Webster's Microcomputer Buyer's Guide
- Author: Tony Webster
- Genre: Non-fiction
- Publisher: McGraw-Hill
- Publication date: 1981
- ISBN: 978-0-070-68959-6

= Webster's Microcomputer Buyer's Guide =

1981 book

Webster's Microcomputer Buyer's Guide is a book written by Tony Webster and published in 1981.

==Contents==
Webster's Microcomputer Buyer's Guide is a book which contains over 300 pages of computer industry information. Both microcomputer producers and sellers of software for specific models are listed. Sales prices of CPUs and peripheral devices and an expected price for a complete installation are given in the book. Photographs of hardware are included.

==Reception==
Gene Allen reviewed the book for Computer Gaming World, and stated that "if you want or need a rapid education about the microcomputer industry, this book will help you at least know the right questions to ask.

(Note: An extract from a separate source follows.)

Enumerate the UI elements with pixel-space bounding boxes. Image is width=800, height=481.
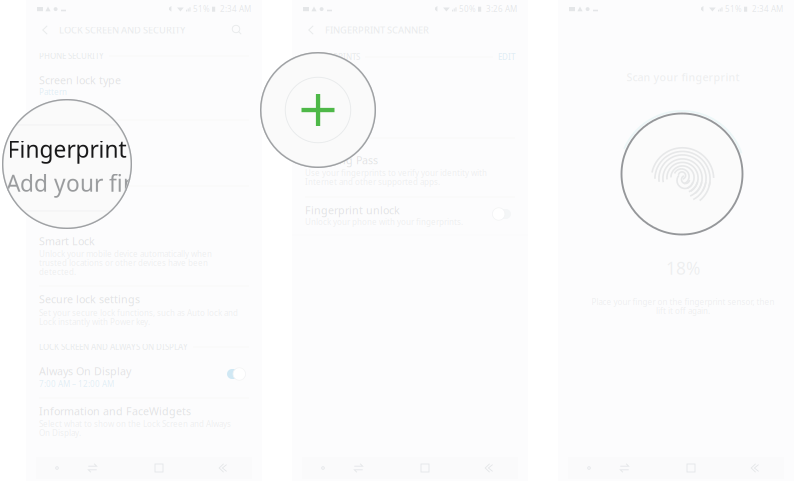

That in itself could be worth a great deal."

In their book The Reader's Guide To Microcomputer Books, Michael Petrusha and Ronald Nicita rated the book 90 points of a scale from 10 to 100, and wrote "It is a valuable reference manual crammed with precise, detailed comparisons of most microcomputers" although they also think that "[t]he chapters which precede the actual encyclopedic treatment of the micro market, however, fail to rise to the standards set by the rest".